Facebook Messenger users are being warned not to open messages starting with four specific words following reports of an increase in their appearance.
Millions of people across the globe use Facebook's messaging system to keep in touch with friends and family, but recently a scam on the app has been luring people in with its intriguing opening words.
The messages appear to come from friends on Facebook, but are actually created by scammers using accounts which have previously been compromised by either the same messaging scam or a different one.
It's not unusual for friends to send links to funny videos or memes to one another using messaging apps, and this scam relies on the reader's intrigue as it opens with the words "look what I found," usually followed by one or multiple emojis.
We've all received similar messages in the past, with the links often leading to an embarrassing old photo or relatable viral video, but the link in this scam takes the user to a malicious webpage which requests they enter their Facebook log-in details.
In doing so, the scammer may either gain access to sensitive information about the recipient of the message or be able to install malware on their device.
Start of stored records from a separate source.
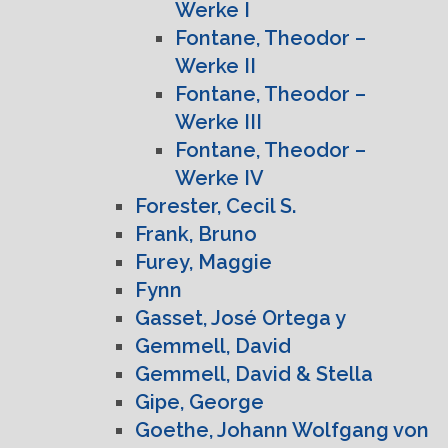
Werke I
Fontane, Theodor –
Werke II
Fontane, Theodor –
Werke III
Fontane, Theodor –
Werke IV
Forester, Cecil S.
Frank, Bruno
Furey, Maggie
Fynn
Gasset, José Ortega y
Gemmell, David
Gemmell, David & Stella
Gipe, George
Goethe, Johann Wolfgang von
The scam has actually been doing the rounds for a number of years, but cases appear to have risen recently as a number of people have been targeted.
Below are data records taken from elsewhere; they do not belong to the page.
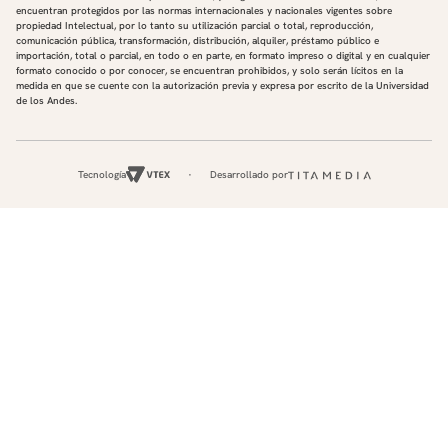
encuentran protegidos por las normas internacionales y nacionales vigentes sobre
propiedad Intelectual, por lo tanto su utilización parcial o total, reproducción,
comunicación pública, transformación, distribución, alquiler, préstamo público e
importación, total o parcial, en todo o en parte, en formato impreso o digital y en cualquier
formato conocido o por conocer, se encuentran prohibidos, y solo serán lícitos en la
medida en que se cuente con la autorización previa y expresa por escrito de la Universidad
de los Andes.
Tecnología
Desarrollado por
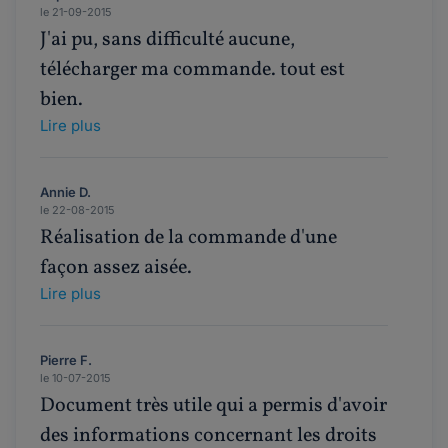
le 21-09-2015
J'ai pu, sans difficulté aucune,
télécharger ma commande. tout est
bien.
Lire plus
Annie D.
le 22-08-2015
Réalisation de la commande d'une
façon assez aisée.
Lire plus
Pierre F.
le 10-07-2015
Document très utile qui a permis d'avoir
des informations concernant les droits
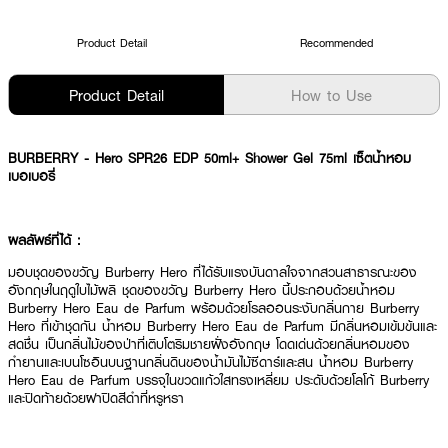
Product Detail
Recommended
Product Detail
How to Use
BURBERRY - Hero SPR26 EDP 50ml+ Shower Gel 75ml เซ็ตน้ำหอม
เบอเบอรี่
ผลลัพธ์ที่ได้ :
มอบชุดของขวัญ Burberry Hero ที่ได้รับแรงบันดาลใจจากสวนสาธารณะของ
อังกฤษในฤดูใบไม้ผลิ ชุดของขวัญ Burberry Hero นี้ประกอบด้วยน้ำหอม
Burberry Hero Eau de Parfum พร้อมด้วยโรลออนระงับกลิ่นกาย Burberry
Hero ที่เข้าชุดกัน น้ำหอม Burberry Hero Eau de Parfum มีกลิ่นหอมเข้มข้นและ
สดชื่น เป็นกลิ่นไม้ของป่าที่เติบโตริมชายฝั่งอังกฤษ โดดเด่นด้วยกลิ่นหอมของ
กำยานและเบนโซอินบนฐานกลิ่นดินของน้ำมันไม้ซีดาร์และสน น้ำหอม Burberry
Hero Eau de Parfum บรรจุในขวดแก้วใสทรงเหลี่ยม ประดับด้วยโลโก้ Burberry
และปิดท้ายด้วยฝาปิดสีดำที่หรูหรา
Leslie Sikos, a cyber security expert from Edith Cowan University, told 7NEWS messages coming from a Facebook friend are "much more likely result in clicks than messages sent by strangers, because people might only or primarily focus on the sender's name at first rather than the message content, regardless whether that has red flags."
The expert continued: "There are many scams of this sort, meaning that there is no single appearance or behaviour users could learn to avoid.
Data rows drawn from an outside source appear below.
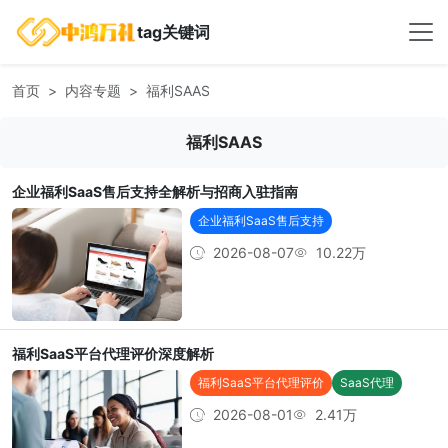
tag关键词
首页
内容专题
福利SAAS
福利SAAS
企业福利SaaS售后支持全解析与招商入驻指南
企业福利SaaS售后支持
2026-08-07
10.22万
福利SaaS平台代理评价深度解析
福利SaaS平台代理评价
SaaS代理
2026-08-01
2.41万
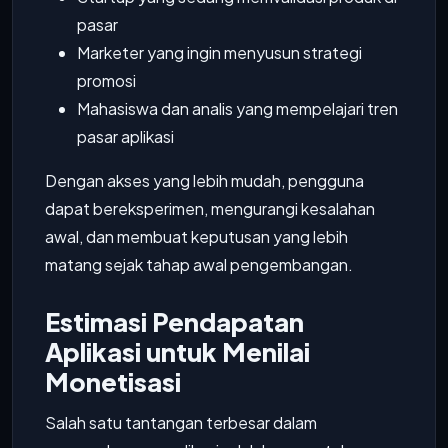
pasar
Marketer yang ingin menyusun strategi
promosi
Mahasiswa dan analis yang mempelajari tren
pasar aplikasi
Dengan akses yang lebih mudah, pengguna
dapat bereksperimen, mengurangi kesalahan
awal, dan membuat keputusan yang lebih
matang sejak tahap awal pengembangan.
Estimasi Pendapatan
Aplikasi untuk Menilai
Monetisasi
Salah satu tantangan terbesar dalam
"Note that if someone is tricked by a message and they click a scam's link, they still might not be victims in the end if they can realise it's a scam by keeping an eye on the website loading process, which would reveal the redirection to a malicious website."
In a bid to help people protect themselves from scams, Sikos has encouraged people to look out for greetings or signatures that do not match the typical style of the alleged sender, as well as bad grammar, typos and a "gibberish, obviously machine-generated and fake domain name that, when clicked, would actually redirect you to another domain."
The message coming from someone you would not typically chat to or being sent at a strange hour of the day are also indications of a scam.